## HOW TO COMPLETE THIS TASK
Starting with the line that has "UI_DRIEPUNTSGORDELS" in the records below and ending with the line that has "de la colectividad", output those lines exactly and nothing more; omit the pictures.

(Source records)
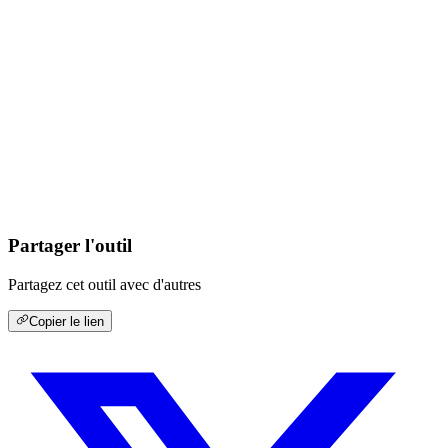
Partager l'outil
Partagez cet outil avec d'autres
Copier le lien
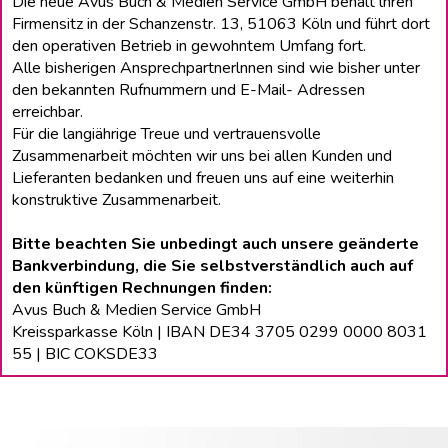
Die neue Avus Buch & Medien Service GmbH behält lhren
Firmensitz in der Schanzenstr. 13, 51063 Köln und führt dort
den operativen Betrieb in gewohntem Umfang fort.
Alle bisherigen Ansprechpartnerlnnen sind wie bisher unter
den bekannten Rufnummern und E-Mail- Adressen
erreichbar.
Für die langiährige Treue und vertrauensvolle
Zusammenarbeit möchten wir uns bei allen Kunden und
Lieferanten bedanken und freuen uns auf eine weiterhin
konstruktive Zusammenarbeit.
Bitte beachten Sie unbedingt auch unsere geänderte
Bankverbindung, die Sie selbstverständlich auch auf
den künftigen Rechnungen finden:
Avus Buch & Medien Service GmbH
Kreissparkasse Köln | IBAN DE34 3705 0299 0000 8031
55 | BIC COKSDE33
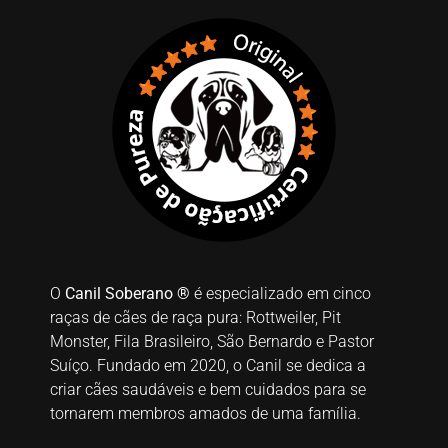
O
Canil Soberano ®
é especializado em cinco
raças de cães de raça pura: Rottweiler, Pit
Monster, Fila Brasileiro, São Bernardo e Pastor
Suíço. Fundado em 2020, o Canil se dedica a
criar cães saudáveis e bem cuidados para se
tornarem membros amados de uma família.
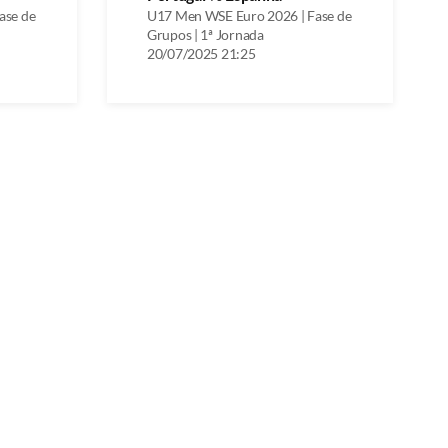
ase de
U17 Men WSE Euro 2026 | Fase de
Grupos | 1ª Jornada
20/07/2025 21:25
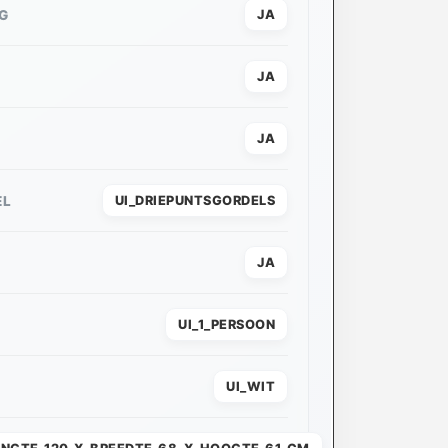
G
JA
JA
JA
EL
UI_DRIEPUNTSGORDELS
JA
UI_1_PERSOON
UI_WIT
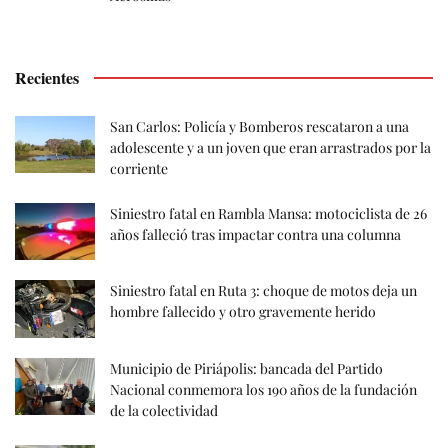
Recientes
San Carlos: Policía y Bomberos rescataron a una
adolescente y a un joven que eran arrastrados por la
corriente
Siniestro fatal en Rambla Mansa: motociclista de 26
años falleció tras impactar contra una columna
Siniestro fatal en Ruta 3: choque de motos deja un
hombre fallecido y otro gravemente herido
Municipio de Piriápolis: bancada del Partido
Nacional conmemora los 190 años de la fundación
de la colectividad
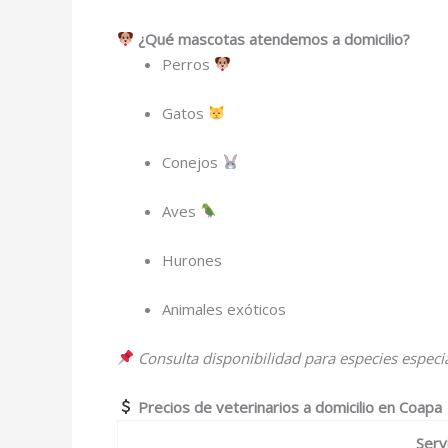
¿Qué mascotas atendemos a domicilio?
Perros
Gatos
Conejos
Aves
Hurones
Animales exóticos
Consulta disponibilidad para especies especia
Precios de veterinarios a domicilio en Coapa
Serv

## EXERCISE RESULT
UI_DRIEPUNTSGORDELS
JA
UI_1_PERSOON
UI_WIT
Recientes
San Carlos: Policía y Bomberos rescataron a una
adolescente y a un joven que eran arrastrados por la
corriente
Siniestro fatal en Rambla Mansa: motociclista de 26
años falleció tras impactar contra una columna
Siniestro fatal en Ruta 3: choque de motos deja un
hombre fallecido y otro gravemente herido
Municipio de Piriápolis: bancada del Partido
Nacional conmemora los 190 años de la fundación
de la colectividad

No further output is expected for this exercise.